» GOAL OF THE EXERCISE:
Pictures in the data should be dropped; transcribe exactly the lines from the one that has "et emmental" through the one that has "Dlaczego nikt nie wspomina o MPC ?".

» Transcribed page contents:
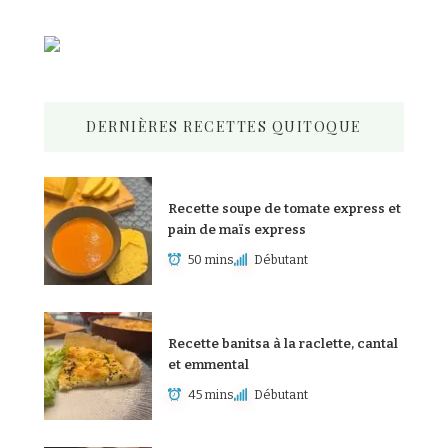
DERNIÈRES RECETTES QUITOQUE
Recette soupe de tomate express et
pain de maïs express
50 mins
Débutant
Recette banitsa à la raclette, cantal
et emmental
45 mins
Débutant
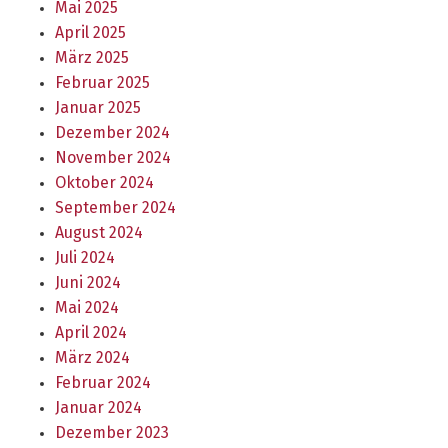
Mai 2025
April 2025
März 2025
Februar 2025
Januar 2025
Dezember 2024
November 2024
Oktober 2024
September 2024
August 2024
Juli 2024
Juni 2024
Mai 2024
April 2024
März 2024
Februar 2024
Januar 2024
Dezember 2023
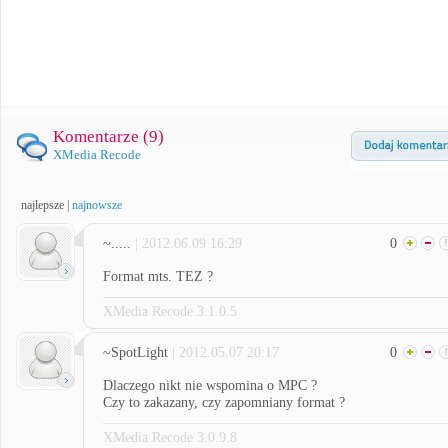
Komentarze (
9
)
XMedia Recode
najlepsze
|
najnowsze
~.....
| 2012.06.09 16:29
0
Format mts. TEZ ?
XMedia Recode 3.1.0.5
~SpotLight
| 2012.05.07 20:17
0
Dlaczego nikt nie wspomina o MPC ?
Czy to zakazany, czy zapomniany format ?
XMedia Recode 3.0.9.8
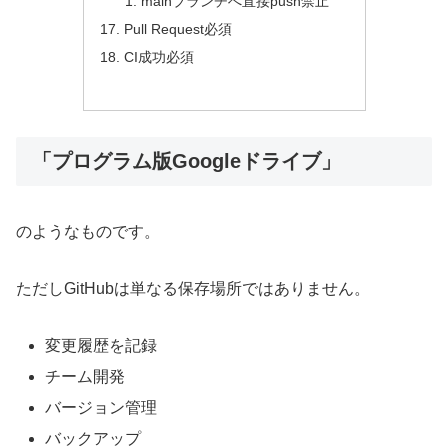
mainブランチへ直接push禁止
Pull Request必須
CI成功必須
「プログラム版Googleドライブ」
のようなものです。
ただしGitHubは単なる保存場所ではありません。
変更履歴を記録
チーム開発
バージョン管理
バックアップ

...

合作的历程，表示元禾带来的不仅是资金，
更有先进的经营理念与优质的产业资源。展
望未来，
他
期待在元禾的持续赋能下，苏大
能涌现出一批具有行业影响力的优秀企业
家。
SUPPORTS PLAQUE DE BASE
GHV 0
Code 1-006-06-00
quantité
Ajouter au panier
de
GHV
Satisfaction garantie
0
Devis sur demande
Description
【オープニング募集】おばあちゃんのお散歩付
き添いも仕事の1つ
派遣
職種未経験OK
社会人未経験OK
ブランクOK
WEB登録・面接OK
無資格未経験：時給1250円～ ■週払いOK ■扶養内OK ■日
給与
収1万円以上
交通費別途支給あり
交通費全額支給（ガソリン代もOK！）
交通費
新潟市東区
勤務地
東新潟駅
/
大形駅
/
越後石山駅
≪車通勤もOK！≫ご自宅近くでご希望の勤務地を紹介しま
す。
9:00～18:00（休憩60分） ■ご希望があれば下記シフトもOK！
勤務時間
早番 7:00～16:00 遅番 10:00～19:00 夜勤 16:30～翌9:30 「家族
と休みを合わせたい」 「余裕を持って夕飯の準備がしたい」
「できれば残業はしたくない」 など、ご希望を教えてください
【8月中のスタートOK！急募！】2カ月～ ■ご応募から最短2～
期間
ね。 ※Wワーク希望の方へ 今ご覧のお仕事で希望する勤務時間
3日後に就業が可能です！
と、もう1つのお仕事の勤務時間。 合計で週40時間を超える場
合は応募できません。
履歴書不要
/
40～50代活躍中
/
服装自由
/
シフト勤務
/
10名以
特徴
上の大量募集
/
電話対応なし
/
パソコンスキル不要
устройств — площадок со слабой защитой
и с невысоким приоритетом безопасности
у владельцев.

» RESPONSE FOR THIS EXERCISE:
et emmental
45 mins
Débutant
Mai 2025
April 2025
März 2025
Februar 2025
Januar 2025
Dezember 2024
November 2024
Oktober 2024
September 2024
August 2024
Juli 2024
Juni 2024
Mai 2024
April 2024
März 2024
Februar 2024
Januar 2024
Dezember 2023
Komentarze (
9
)
XMedia Recode
najlepsze
|
najnowsze
~.....
| 2012.06.09 16:29
0
Format mts. TEZ ?
XMedia Recode 3.1.0.5
~SpotLight
| 2012.05.07 20:17
0
Dlaczego nikt nie wspomina o MPC ?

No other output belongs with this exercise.